Scavamorto guiñó los ojos abriendo los orificios nasales, como si estuviera olfateando algo exquisito. Miró alrededor con ojos crueles, que parecían no ver a los niños que lo circundaban. Examinó de nuevo a Ercole, que había dejado de agitarse. Lo golpeó con los nudillos en la frente.
—Toc, toc, ¿hay alguien ahí? —Se rio cuando Ercole le respondió respirando desfallecido. A continuación repitió—: Está acabado. Tiradlo a la fosa.
—¡No! —gritó Zolfo abalanzándose sobre Ercole.
—Ayúdalo —dijo Benedetta a Scavamorto.
Scavamorto miró a Mercurio.
—Ayúdalo… por favor —dijo Mercurio sin un ápice de desafío en la mirada.
—Llevadlo al cobertizo —ordenó Scavamorto.
Los niños de los muertos levantaron la camilla y se dirigieron al cobertizo, un gran edificio hecho de madera y piedra, que habían erigido sin ningún proyecto previo, a medida que iban necesitando más espacio.
Benedetta y Zolfo siguieron a la camilla.
Scavamorto escrutaba a Mercurio.
—Es inútil. Está acabado —le dijo cabeceando.
Mercurio no respondió.
—Tráeme un cuenco de pulpa de aquilea y de equiseto, y la pócima de centinodia —dijo Scavamorto—. ¿Recuerdas dónde guardo las medicinas?

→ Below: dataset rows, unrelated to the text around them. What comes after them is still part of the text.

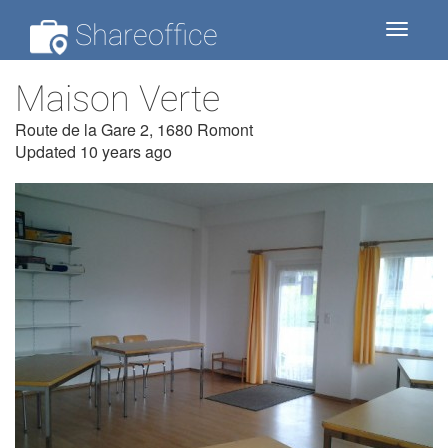
Shareoffice
Toggle
navigat
Maison Verte
Route de la Gare 2, 1680 Romont
Updated 10 years ago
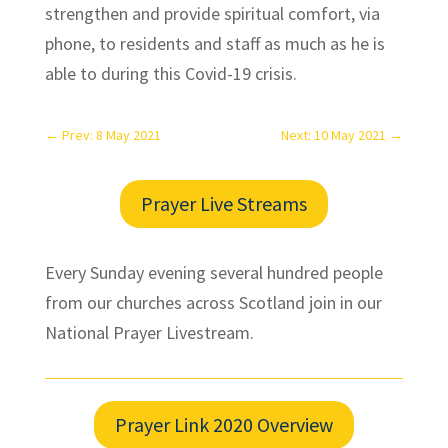
strengthen and provide spiritual comfort, via
phone, to residents and staff as much as he is
able to during this Covid-19 crisis.
←
Prev: 8 May 2021
Next: 10 May 2021
→
Prayer Live Streams
Every Sunday evening several hundred people
from our churches across Scotland join in our
National Prayer Livestream.
Prayer Link 2020 Overview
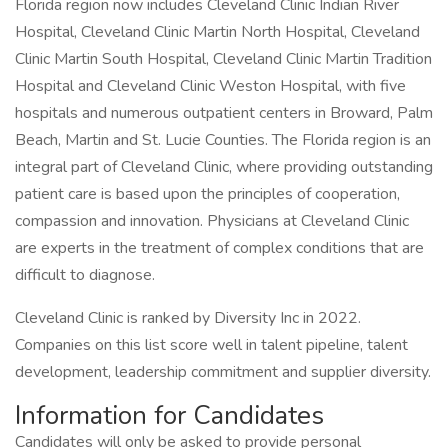
Florida region now includes Cleveland Clinic Indian River
Hospital, Cleveland Clinic Martin North Hospital, Cleveland
Clinic Martin South Hospital, Cleveland Clinic Martin Tradition
Hospital and Cleveland Clinic Weston Hospital, with five
hospitals and numerous outpatient centers in Broward, Palm
Beach, Martin and St. Lucie Counties. The Florida region is an
integral part of Cleveland Clinic, where providing outstanding
patient care is based upon the principles of cooperation,
compassion and innovation. Physicians at Cleveland Clinic
are experts in the treatment of complex conditions that are
difficult to diagnose.
Cleveland Clinic is ranked by Diversity Inc in 2022.
Companies on this list score well in talent pipeline, talent
development, leadership commitment and supplier diversity.
Information for Candidates
Candidates will only be asked to provide personal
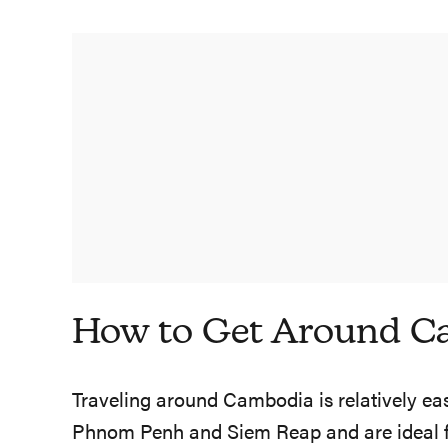
How to Get Around C
Traveling around Cambodia is relatively easy
Phnom Penh and Siem Reap and are ideal for 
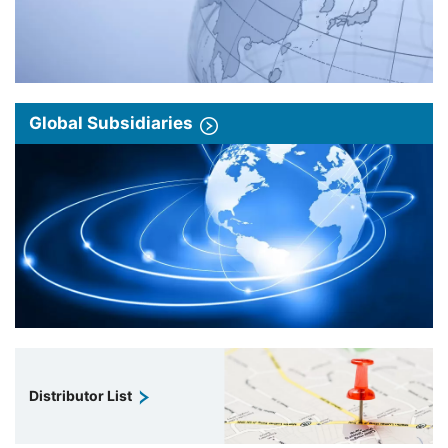
Global Subsidiaries
Distributor List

—Recuerdo todo de ese sitio —contestó Mercurio. Acto seguido se volvió y corrió hacia un cobertizo más pequeño, que tenía una chimenea torcida.
—Muy bien, Mercurio —susurró Scavamorto, y luego se dirigió hacia el cobertizo de los muchachos. Ordenó que cortaran la camisa de Ercole y que dejaran la herida a la vista. La miró sin hacer el menor comentario.
Zolfo contenía el aliento, abrazado a Benedetta.
Scavamorto lo miró.
—Ve a trabajar si quieres cenar esta noche, enano —le dijo con dureza.
Zolfo hizo amago de hablar, con los ojos hinchados por el llanto y la rabia.
Antes de que pudiese pronunciar una palabra Scavamorto le dio una bofetada.
—Hay que descargar un carro —dijo—. A trabajar.
Benedetta atrajo a Zolfo hacia ella y le dijo al oído.
—Ve.
Scavamorto ya no los miraba. Hundió un dedo en la herida de Ercole. El demente gimió. Scavamorto sacó el dedo y lo olfateó. Sacudió la cabeza.
Zolfo salió del cobertizo llorando.
—Ve a trabajar tú también —dijo Scavamorto a Benedetta.
La niña inclinó la cabeza y salió. Al tropezarse con Mercurio en la entrada le dijo: —Lo odio.
Mercurio siguió adelante sin decir nada. Entregó a Scavamorto lo que le había pedido.
—¿Sabes dar la extremaunción, sacerdote? —preguntó Scavamorto riéndose. Incorporó a Ercole y le hizo beber un sorbo de pócima de centinodia. Acto seguido abrió el tarro que contenía la pulpa de aquilea y equiseto, cogió un poco con la punta de un dedo y untó con ella la herida. Ercole lanzó un nuevo gemido, pero más débil. Scavamorto apuntó el índice aún sucio de ungüento y sangre hacia Mercurio.
—Es un despilfarro. No sé por qué lo hago. —Miró a Ercole—. No llegarás a mañana, lo sabes, ¿verdad, idiota?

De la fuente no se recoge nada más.